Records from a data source
===============

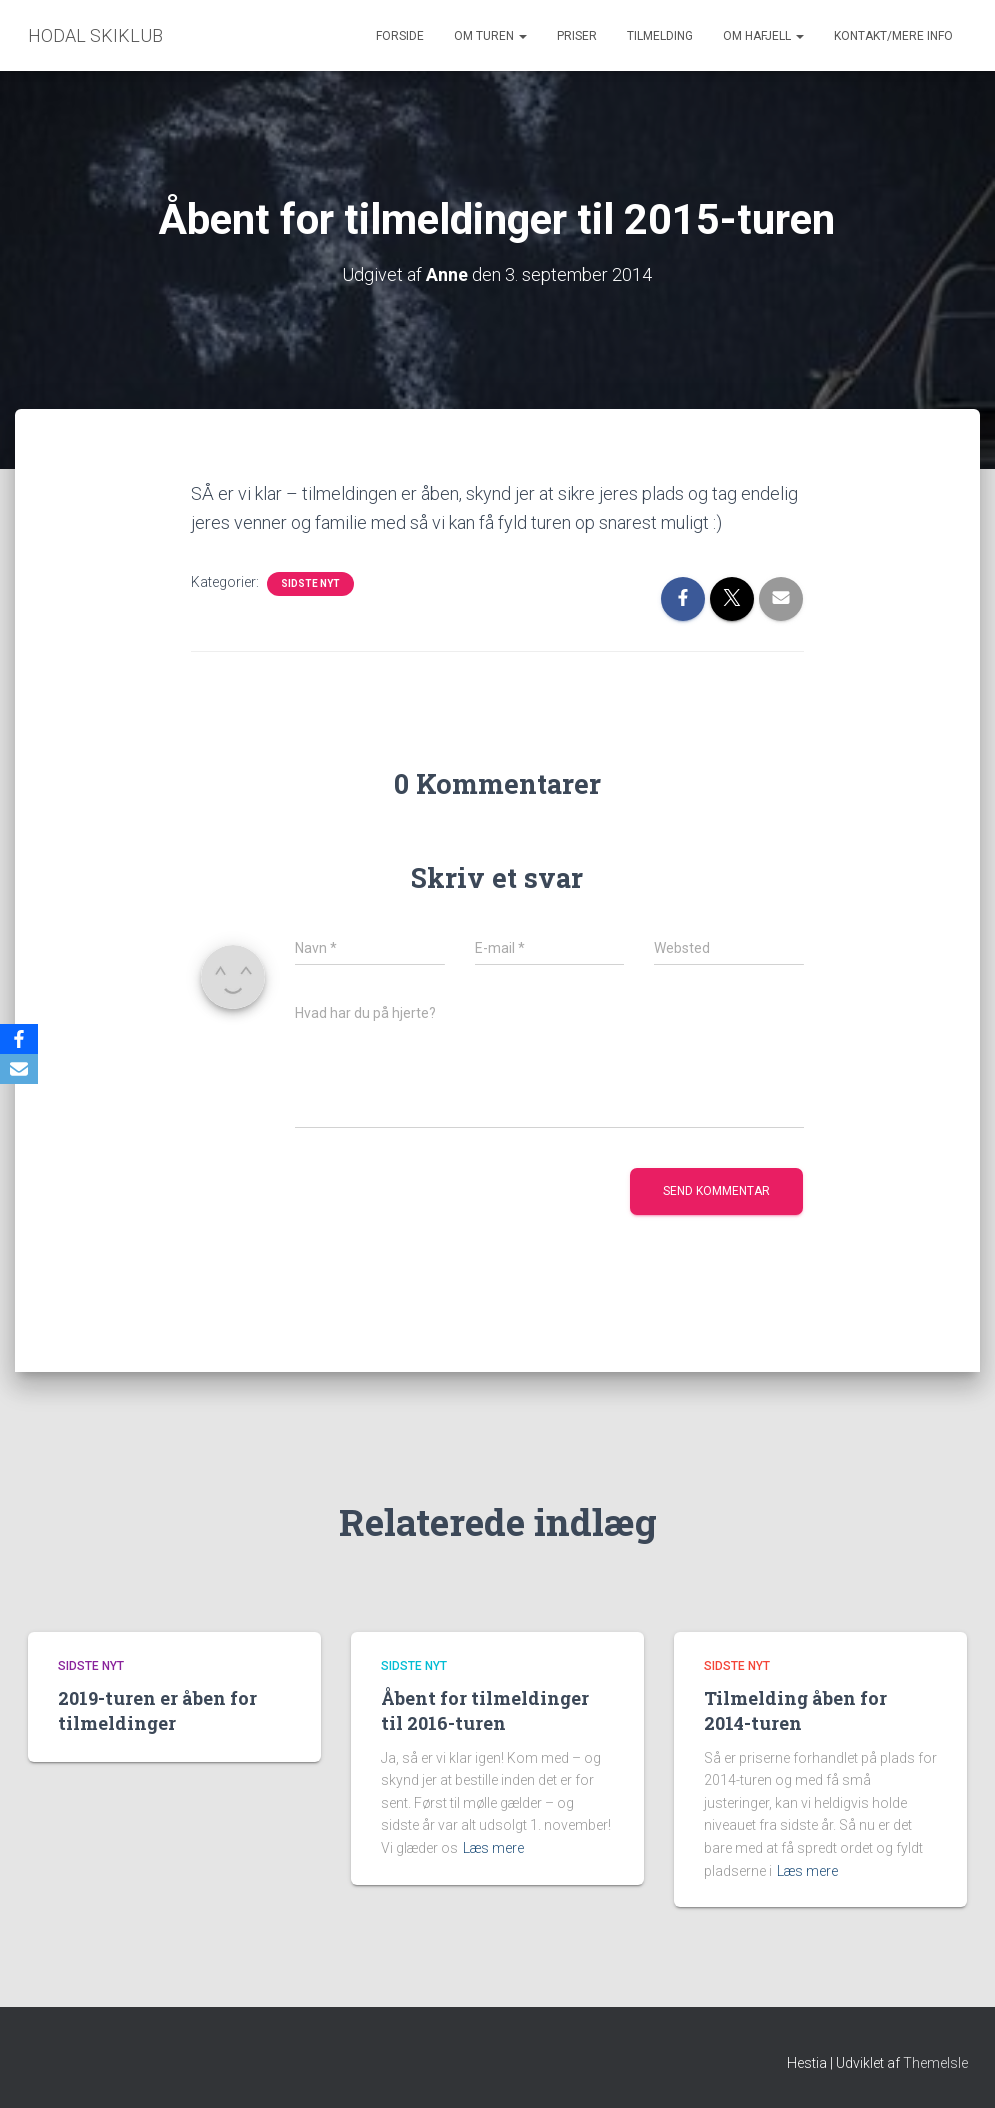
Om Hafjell (763, 36)
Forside (400, 36)
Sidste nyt (310, 583)
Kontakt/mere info (893, 36)
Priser (577, 36)
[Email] (19, 1069)
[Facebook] (19, 1039)
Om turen (490, 36)
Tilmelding (660, 36)
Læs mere (493, 1848)
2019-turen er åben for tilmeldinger (157, 1710)
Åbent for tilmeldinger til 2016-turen (485, 1710)
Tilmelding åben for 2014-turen (795, 1710)
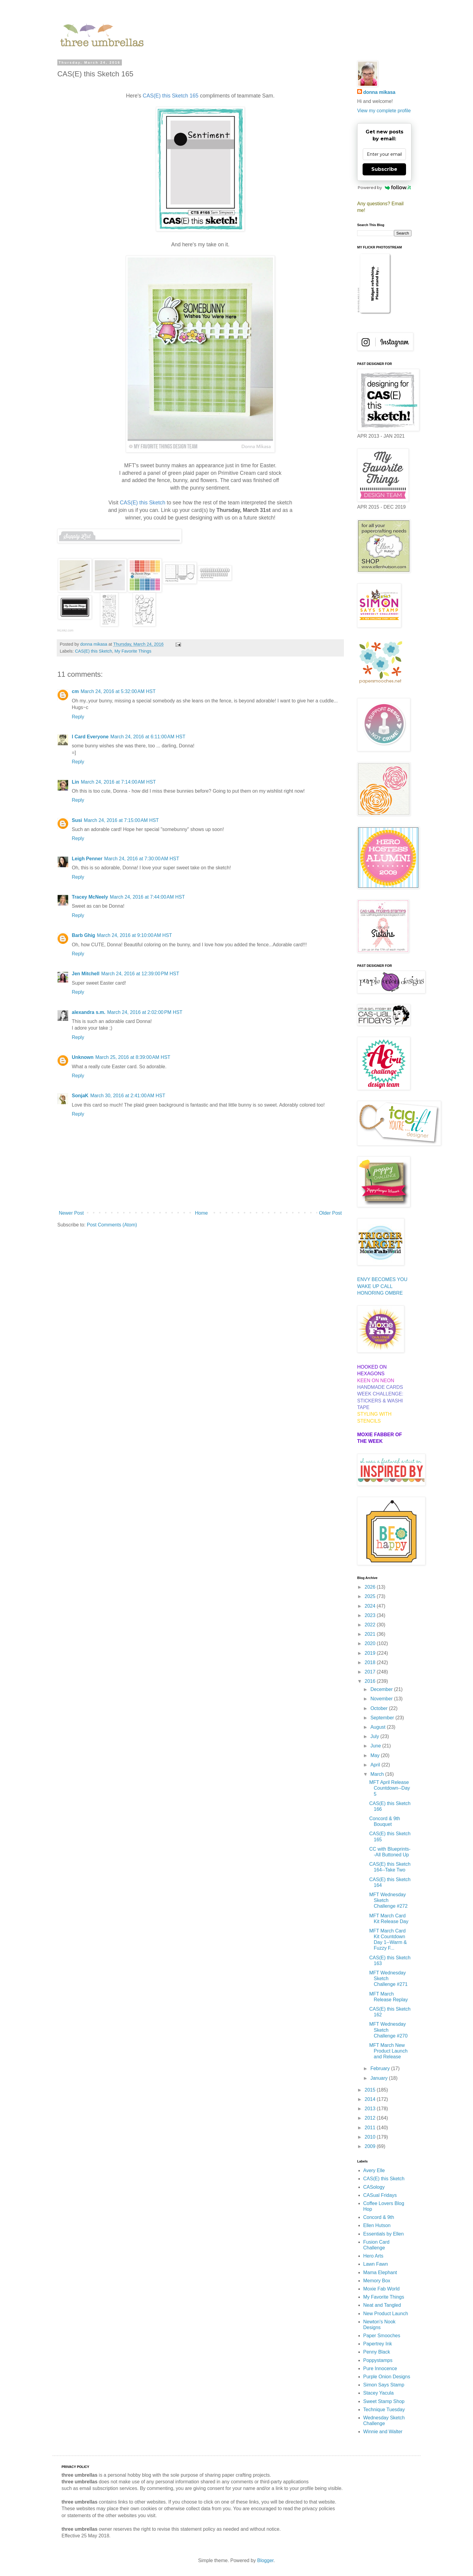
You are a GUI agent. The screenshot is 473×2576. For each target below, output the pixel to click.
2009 (371, 2146)
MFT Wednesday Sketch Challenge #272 (388, 1900)
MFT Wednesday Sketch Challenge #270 (388, 2029)
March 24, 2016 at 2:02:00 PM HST (144, 1012)
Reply (78, 716)
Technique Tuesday (384, 2409)
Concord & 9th (378, 2217)
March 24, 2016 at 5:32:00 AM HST (118, 691)
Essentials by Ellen (383, 2233)
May (375, 1755)
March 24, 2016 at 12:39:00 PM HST (140, 973)
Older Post (330, 1213)
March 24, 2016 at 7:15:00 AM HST (121, 820)
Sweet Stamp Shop (384, 2401)
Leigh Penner (87, 858)
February (380, 2068)
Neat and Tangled (382, 2305)
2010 (371, 2137)
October (379, 1708)
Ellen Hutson (377, 2225)
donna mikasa (379, 92)
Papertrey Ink (377, 2343)
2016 (371, 1681)
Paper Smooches (381, 2335)
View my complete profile (384, 110)
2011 (371, 2127)
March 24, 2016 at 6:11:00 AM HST (148, 736)
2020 (371, 1643)
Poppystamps (377, 2360)
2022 (371, 1624)
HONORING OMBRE (380, 1293)
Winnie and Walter (382, 2431)
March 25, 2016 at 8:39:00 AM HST (132, 1057)
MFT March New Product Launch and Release (388, 2051)
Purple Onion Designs (386, 2376)
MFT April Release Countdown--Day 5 (389, 1788)
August (378, 1727)
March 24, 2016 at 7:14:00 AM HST (118, 782)
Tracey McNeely (90, 897)
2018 (371, 1662)
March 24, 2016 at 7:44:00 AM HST (147, 897)
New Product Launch (385, 2313)
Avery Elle (374, 2170)
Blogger (265, 2560)
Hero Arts (373, 2255)
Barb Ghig (83, 935)
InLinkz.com (65, 630)
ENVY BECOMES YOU (382, 1279)
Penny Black (376, 2351)
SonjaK (80, 1095)
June (376, 1745)
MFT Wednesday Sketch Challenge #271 (388, 1978)
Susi (77, 820)
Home (201, 1213)
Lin (75, 782)
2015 (371, 2089)
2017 (371, 1671)
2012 (371, 2118)
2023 (371, 1615)
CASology (374, 2187)
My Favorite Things (133, 651)
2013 (371, 2108)
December (382, 1689)
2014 (371, 2099)
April (375, 1764)
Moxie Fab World (381, 2288)
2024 (371, 1606)
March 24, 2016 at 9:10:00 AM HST (134, 935)
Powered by (384, 187)
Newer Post (71, 1213)
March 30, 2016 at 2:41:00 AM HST (127, 1095)
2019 (371, 1653)
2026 (371, 1587)
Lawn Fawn (375, 2264)
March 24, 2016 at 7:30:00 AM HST (141, 858)
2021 (371, 1634)
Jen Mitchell (86, 973)
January (379, 2078)
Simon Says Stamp (383, 2384)
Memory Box (376, 2280)
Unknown (83, 1057)
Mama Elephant (380, 2272)
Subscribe (384, 169)
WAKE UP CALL (374, 1286)
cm (75, 691)
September (382, 1717)
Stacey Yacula (378, 2392)
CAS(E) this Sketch (93, 651)
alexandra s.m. (88, 1012)
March (377, 1774)
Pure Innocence (380, 2368)
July (375, 1736)
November (382, 1698)
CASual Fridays (380, 2195)
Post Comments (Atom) (112, 1224)
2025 (371, 1596)
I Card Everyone (90, 736)
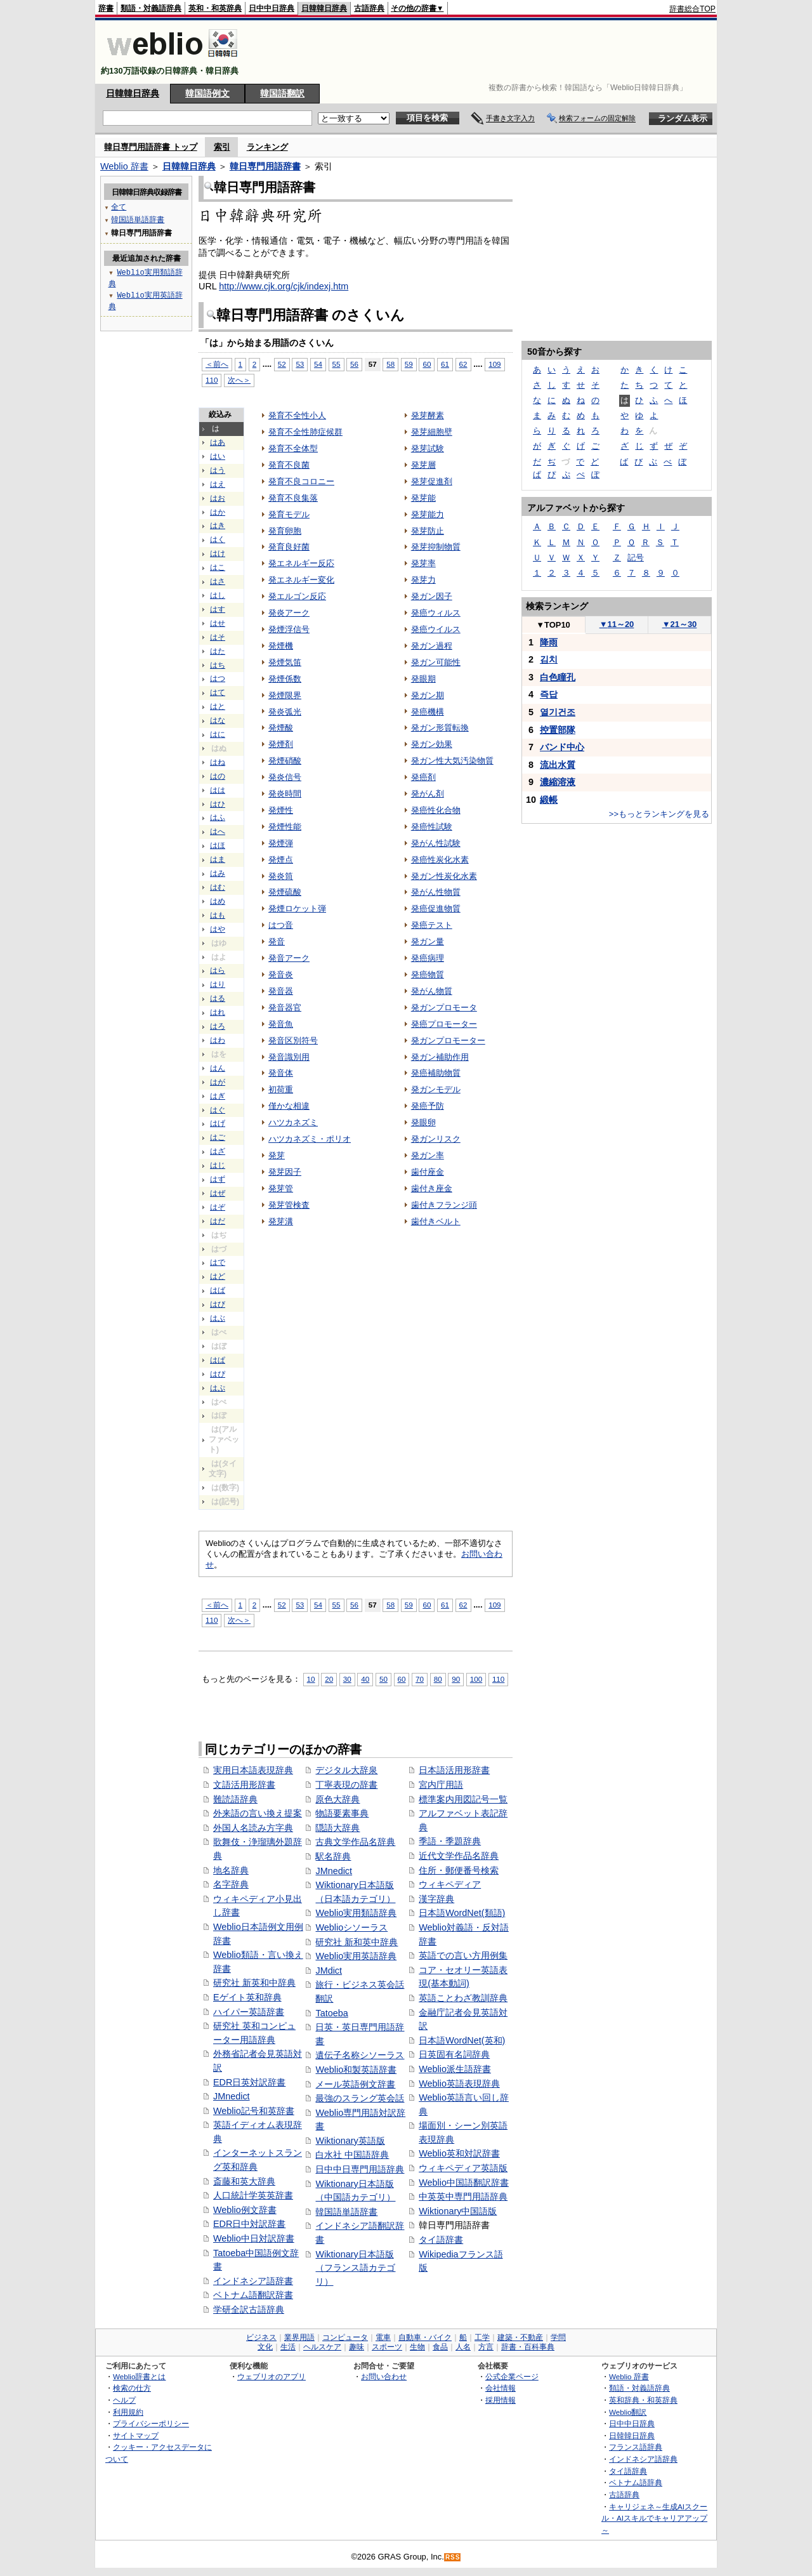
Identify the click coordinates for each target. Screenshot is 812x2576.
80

===============

DIRECTIONS FOR THIS TASK
Could the data above be returned in full, exactly, with every image left out?

EXERCISE OUTPUT
Om Hafjell (763, 36)
Forside (400, 36)
Sidste nyt (310, 583)
Kontakt/mere info (893, 36)
Priser (577, 36)
[Email] (19, 1069)
[Facebook] (19, 1039)
Om turen (490, 36)
Tilmelding (660, 36)
Læs mere (493, 1848)
2019-turen er åben for tilmeldinger (157, 1710)
Åbent for tilmeldinger til 2016-turen (485, 1710)
Tilmelding åben for 2014-turen (795, 1710)
You are a GUI agent. The screenshot is 473×2576. For each target below, output the pixel to click.
2009 (371, 2146)
MFT Wednesday Sketch Challenge #272 (388, 1900)
MFT Wednesday Sketch Challenge #270 (388, 2029)
March 24, 2016 at 2:02:00 PM HST (144, 1012)
Reply (78, 716)
Technique Tuesday (384, 2409)
Concord & 9th (378, 2217)
March 24, 2016 at 5:32:00 AM HST (118, 691)
Essentials by Ellen (383, 2233)
May (375, 1755)
March 24, 2016 at 12:39:00 PM HST (140, 973)
Older Post (330, 1213)
March 24, 2016 at 7:15:00 AM HST (121, 820)
Sweet Stamp Shop (384, 2401)
Leigh Penner (87, 858)
February (380, 2068)
Neat and Tangled (382, 2305)
2010 (371, 2137)
October (379, 1708)
Ellen Hutson (377, 2225)
donna mikasa (379, 92)
Papertrey Ink (377, 2343)
2016 (371, 1681)
Paper Smooches (381, 2335)
View my complete profile (384, 110)
2011 (371, 2127)
March 24, 2016 at 6:11:00 AM HST (148, 736)
2020 (371, 1643)
Poppystamps (377, 2360)
2022 (371, 1624)
HONORING OMBRE (380, 1293)
Winnie and Walter (382, 2431)
March 25, 2016 at 8:39:00 AM HST (132, 1057)
MFT March New Product Launch and Release (388, 2051)
Purple Onion Designs (386, 2376)
MFT April Release Countdown--Day 5 (389, 1788)
August (378, 1727)
March 24, 2016 at 7:14:00 AM HST (118, 782)
Tracey McNeely (90, 897)
2018 (371, 1662)
March 24, 2016 at 7:44:00 AM HST (147, 897)
New Product Launch (385, 2313)
Avery Elle (374, 2170)
Blogger (265, 2560)
Hero Arts (373, 2255)
Barb Ghig (83, 935)
InLinkz.com (65, 630)
ENVY BECOMES YOU (382, 1279)
Penny Black (376, 2351)
SonjaK (80, 1095)
June (376, 1745)
MFT Wednesday Sketch Challenge #271 (388, 1978)
Susi (77, 820)
Home (201, 1213)
Lin (75, 782)
2015 (371, 2089)
2017 (371, 1671)
2012 (371, 2118)
2023 (371, 1615)
CASology (374, 2187)
My Favorite Things (133, 651)
2013 (371, 2108)
December (382, 1689)
2014 (371, 2099)
April (375, 1764)
Moxie Fab World (381, 2288)
2024 (371, 1606)
March 24, 2016 at 9:10:00 AM HST (134, 935)
Powered by (384, 187)
Newer Post (71, 1213)
March 30, 2016 at 2:41:00 AM HST (127, 1095)
2019 (371, 1653)
2026 (371, 1587)
Lawn Fawn (375, 2264)
March 24, 2016 at 7:30:00 AM HST (141, 858)
2021 (371, 1634)
Jen Mitchell (86, 973)
January (379, 2078)
Simon Says Stamp (383, 2384)
Memory Box (376, 2280)
Unknown (83, 1057)
Mama Elephant (380, 2272)
Subscribe (384, 169)
WAKE UP CALL (374, 1286)
cm (75, 691)
September (382, 1717)
Stacey Yacula (378, 2392)
CAS(E) this Sketch (93, 651)
alexandra s.m. (88, 1012)
March (377, 1774)
Pure Innocence (380, 2368)
July (375, 1736)
November (382, 1698)
CASual Fridays (380, 2195)
Post Comments (Atom) (112, 1224)
2025 (371, 1596)
I Card Everyone (90, 736)
Identify the click coordinates for each target. Screenshot is 812x2576.
80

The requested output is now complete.